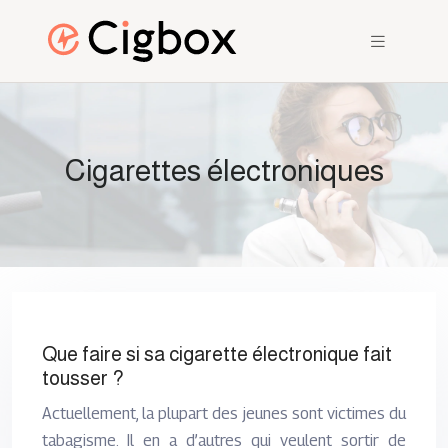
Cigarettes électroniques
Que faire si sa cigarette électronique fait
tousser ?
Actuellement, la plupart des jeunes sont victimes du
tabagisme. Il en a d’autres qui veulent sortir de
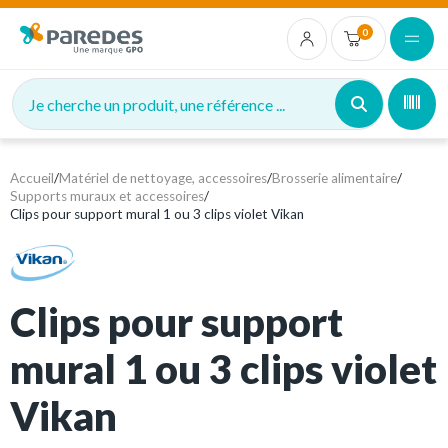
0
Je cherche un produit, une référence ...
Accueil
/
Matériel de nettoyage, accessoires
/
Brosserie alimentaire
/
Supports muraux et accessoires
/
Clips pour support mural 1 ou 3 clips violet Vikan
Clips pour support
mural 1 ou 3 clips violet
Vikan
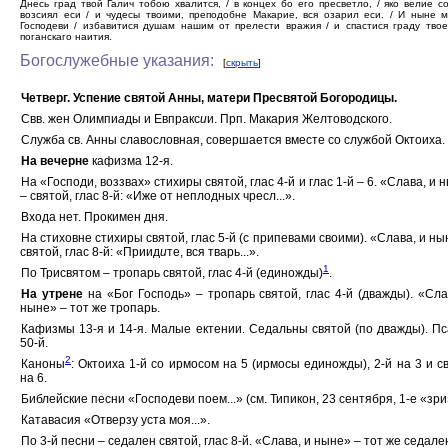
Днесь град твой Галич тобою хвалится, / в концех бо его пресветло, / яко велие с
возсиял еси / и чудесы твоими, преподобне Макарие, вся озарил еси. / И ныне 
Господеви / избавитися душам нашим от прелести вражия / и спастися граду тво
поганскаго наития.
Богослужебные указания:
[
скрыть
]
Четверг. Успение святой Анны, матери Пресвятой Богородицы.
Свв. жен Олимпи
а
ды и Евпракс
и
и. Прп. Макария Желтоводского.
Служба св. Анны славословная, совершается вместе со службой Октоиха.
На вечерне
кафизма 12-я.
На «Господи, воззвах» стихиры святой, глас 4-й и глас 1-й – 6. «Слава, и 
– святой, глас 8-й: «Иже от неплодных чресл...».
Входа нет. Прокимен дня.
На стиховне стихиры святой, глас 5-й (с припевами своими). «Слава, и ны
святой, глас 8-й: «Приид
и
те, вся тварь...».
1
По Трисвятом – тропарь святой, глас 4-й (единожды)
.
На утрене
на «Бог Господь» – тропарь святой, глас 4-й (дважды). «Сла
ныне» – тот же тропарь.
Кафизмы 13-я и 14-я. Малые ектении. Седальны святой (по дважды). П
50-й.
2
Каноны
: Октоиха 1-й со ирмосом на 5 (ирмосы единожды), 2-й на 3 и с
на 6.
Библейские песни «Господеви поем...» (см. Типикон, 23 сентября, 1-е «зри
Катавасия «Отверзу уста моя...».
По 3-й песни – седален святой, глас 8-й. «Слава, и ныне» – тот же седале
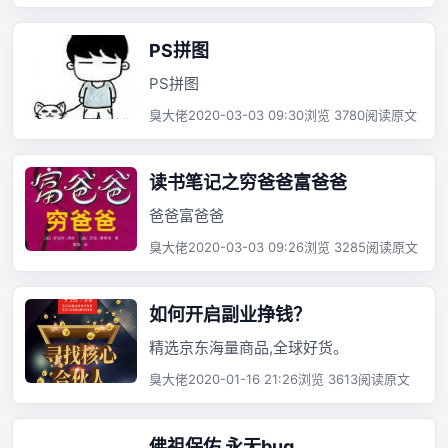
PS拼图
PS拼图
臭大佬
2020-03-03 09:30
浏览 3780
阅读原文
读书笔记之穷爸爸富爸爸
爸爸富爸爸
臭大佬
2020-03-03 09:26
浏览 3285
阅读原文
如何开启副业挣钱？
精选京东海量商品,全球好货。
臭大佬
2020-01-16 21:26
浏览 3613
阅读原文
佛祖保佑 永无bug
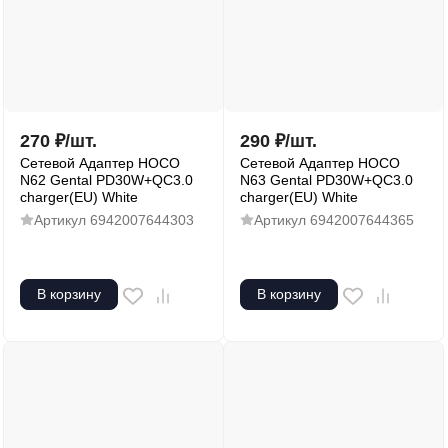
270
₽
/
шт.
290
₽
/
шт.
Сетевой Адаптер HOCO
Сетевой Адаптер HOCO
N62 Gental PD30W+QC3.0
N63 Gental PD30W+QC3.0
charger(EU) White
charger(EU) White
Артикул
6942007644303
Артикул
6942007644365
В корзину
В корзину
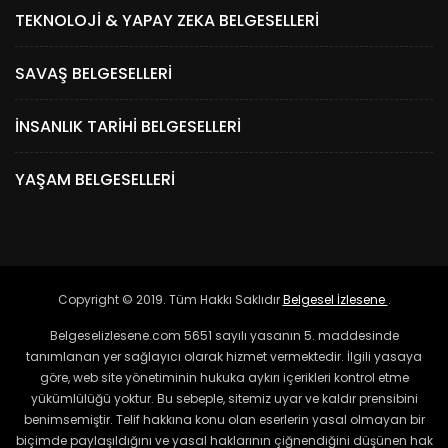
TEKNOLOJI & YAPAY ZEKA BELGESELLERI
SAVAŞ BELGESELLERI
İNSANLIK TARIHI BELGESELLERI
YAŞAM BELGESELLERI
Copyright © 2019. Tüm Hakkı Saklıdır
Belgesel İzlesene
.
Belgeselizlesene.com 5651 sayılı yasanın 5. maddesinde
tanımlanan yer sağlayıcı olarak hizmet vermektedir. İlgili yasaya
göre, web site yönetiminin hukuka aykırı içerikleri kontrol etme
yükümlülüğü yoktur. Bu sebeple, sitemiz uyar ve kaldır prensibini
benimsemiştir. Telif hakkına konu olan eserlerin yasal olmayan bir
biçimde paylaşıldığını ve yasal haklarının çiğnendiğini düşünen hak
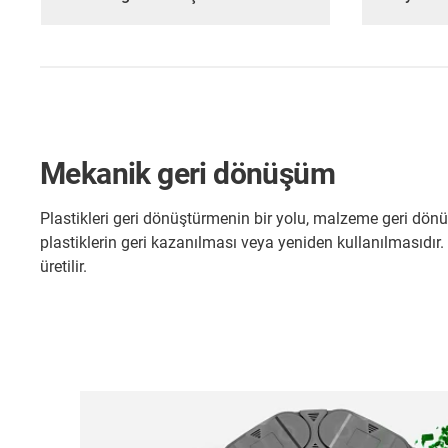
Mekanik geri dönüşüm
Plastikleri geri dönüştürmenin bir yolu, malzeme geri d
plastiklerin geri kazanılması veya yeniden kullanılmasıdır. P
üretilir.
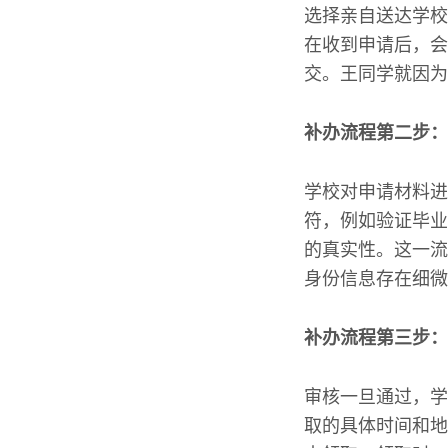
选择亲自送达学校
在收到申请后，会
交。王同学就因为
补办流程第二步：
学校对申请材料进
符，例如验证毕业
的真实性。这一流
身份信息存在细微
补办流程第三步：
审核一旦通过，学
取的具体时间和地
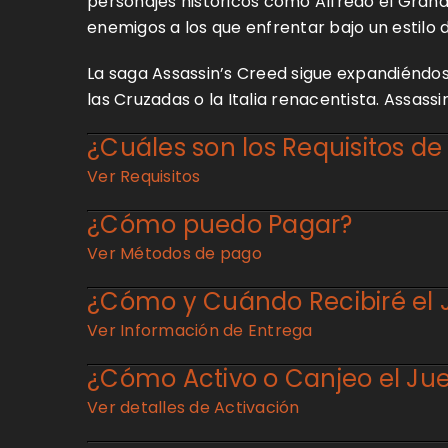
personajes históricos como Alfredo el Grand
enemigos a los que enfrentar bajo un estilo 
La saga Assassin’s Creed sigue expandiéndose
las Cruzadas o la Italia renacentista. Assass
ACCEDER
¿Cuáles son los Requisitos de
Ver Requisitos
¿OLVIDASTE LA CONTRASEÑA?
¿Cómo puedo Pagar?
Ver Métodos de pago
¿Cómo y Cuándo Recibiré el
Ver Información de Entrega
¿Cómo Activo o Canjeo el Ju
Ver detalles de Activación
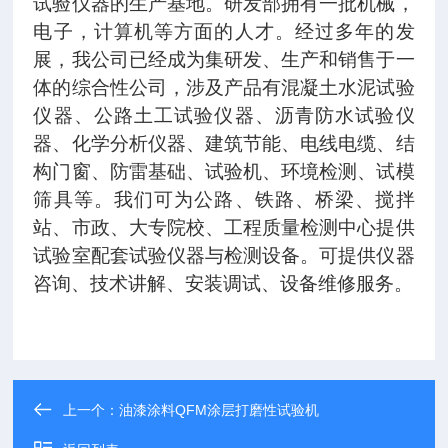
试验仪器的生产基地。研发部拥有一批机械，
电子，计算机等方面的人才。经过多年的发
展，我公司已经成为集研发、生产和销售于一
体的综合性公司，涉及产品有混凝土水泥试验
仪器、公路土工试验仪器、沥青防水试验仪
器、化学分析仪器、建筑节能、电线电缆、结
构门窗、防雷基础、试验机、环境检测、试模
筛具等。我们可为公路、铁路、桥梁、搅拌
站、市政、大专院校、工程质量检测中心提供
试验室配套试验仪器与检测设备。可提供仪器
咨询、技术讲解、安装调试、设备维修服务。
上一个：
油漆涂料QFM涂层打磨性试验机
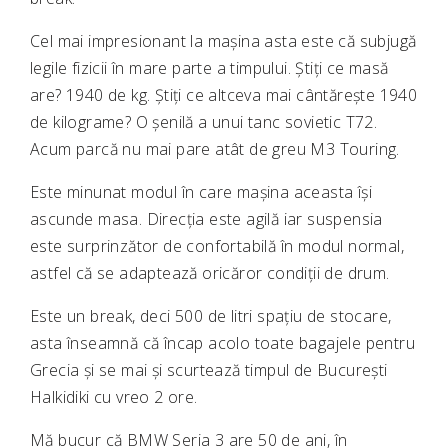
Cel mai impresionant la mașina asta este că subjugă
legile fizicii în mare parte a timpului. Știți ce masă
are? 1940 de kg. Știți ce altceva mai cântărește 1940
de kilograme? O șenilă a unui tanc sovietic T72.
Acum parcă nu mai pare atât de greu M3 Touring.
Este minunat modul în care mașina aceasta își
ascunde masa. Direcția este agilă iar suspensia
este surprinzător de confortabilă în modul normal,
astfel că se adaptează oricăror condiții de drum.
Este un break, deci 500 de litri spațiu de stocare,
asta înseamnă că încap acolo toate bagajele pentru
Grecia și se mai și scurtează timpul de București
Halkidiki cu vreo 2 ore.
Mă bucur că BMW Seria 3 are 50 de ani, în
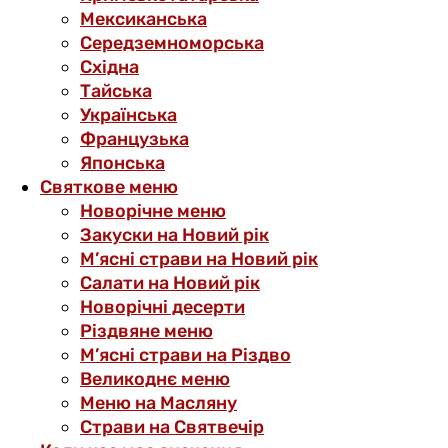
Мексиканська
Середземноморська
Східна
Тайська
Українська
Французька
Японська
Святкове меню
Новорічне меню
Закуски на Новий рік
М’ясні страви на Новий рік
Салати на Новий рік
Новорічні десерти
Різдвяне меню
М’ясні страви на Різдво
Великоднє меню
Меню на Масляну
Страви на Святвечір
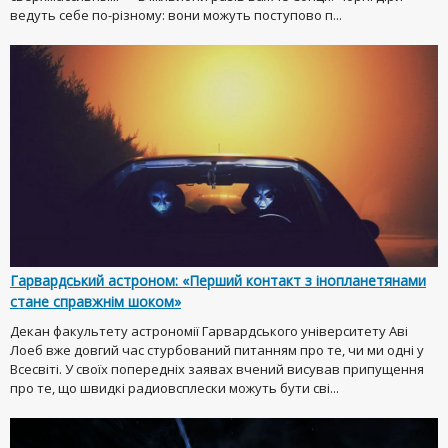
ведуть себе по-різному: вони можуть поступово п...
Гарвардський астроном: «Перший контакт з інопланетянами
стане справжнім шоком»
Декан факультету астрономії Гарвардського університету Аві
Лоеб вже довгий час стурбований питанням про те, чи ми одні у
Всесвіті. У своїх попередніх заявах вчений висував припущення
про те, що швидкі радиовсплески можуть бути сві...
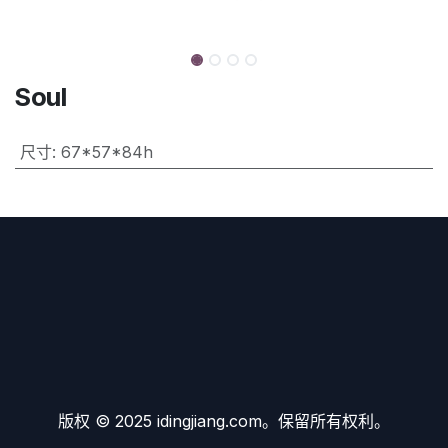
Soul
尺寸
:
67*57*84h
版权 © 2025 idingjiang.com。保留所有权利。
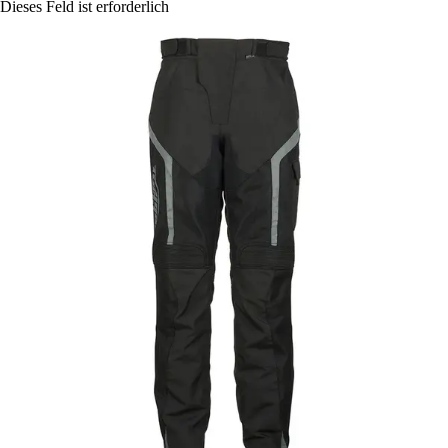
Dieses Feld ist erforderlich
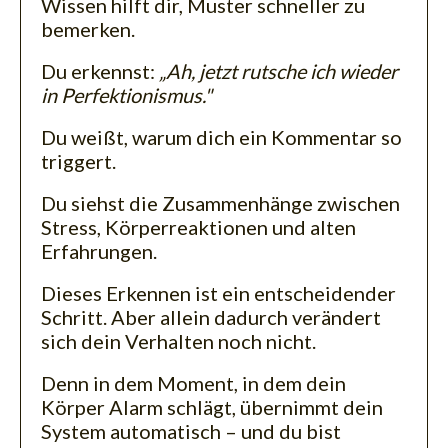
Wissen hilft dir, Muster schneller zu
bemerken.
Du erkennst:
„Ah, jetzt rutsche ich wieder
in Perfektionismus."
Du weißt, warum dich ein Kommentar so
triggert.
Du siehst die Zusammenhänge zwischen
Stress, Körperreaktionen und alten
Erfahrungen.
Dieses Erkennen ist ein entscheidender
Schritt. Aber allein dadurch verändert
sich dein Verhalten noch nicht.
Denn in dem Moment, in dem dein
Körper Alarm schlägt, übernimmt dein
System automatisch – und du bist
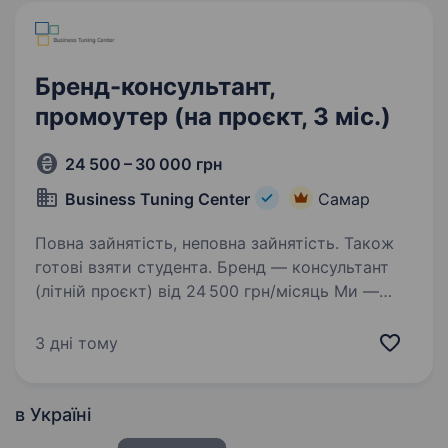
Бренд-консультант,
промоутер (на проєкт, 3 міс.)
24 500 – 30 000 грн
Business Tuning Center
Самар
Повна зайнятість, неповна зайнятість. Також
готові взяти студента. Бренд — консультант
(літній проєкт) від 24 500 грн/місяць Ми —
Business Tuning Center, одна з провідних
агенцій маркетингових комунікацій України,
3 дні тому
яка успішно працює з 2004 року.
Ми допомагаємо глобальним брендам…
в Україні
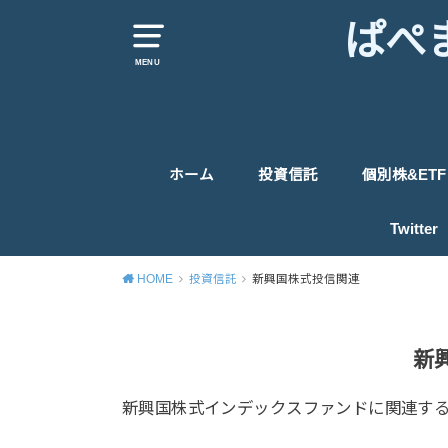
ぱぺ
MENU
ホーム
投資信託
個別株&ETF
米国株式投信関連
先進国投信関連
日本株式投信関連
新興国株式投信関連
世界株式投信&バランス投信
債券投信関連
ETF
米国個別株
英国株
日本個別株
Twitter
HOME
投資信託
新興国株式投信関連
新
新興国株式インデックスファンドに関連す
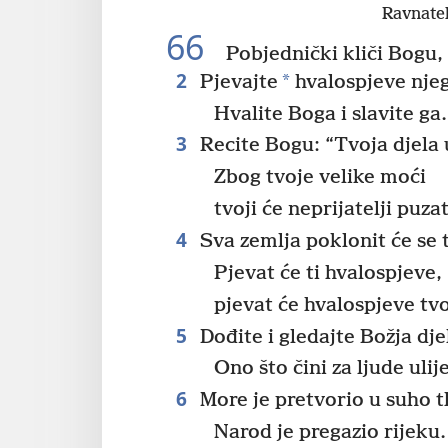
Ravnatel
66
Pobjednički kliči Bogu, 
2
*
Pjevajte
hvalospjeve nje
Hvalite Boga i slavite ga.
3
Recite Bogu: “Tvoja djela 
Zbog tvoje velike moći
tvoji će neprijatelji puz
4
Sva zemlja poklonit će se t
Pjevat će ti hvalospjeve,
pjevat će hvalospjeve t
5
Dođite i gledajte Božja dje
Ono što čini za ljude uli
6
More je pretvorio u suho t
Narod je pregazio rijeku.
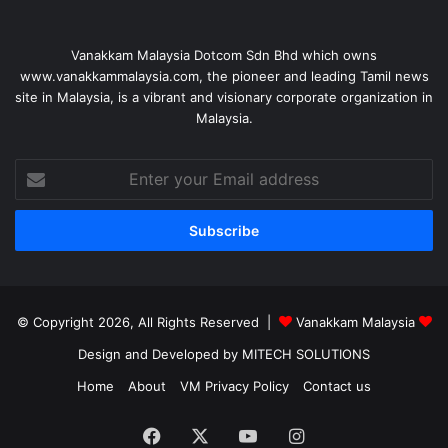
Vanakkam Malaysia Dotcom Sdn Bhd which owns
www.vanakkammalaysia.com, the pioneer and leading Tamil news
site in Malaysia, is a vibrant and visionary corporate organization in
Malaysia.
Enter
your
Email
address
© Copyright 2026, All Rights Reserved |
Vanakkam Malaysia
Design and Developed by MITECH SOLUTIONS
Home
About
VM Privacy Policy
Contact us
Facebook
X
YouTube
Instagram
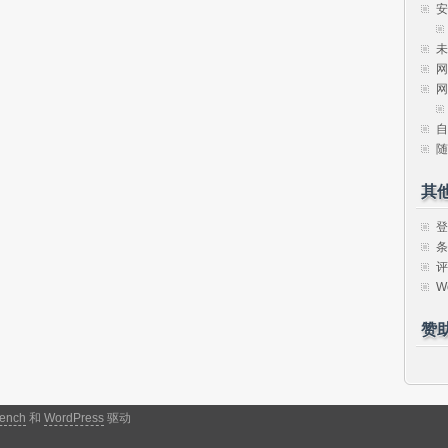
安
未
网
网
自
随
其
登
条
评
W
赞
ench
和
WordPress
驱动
■ ■ ■
How many lines of the records contain the word "geri"? Reply with the number and nothing else.

WRITTEN ANSWER.
3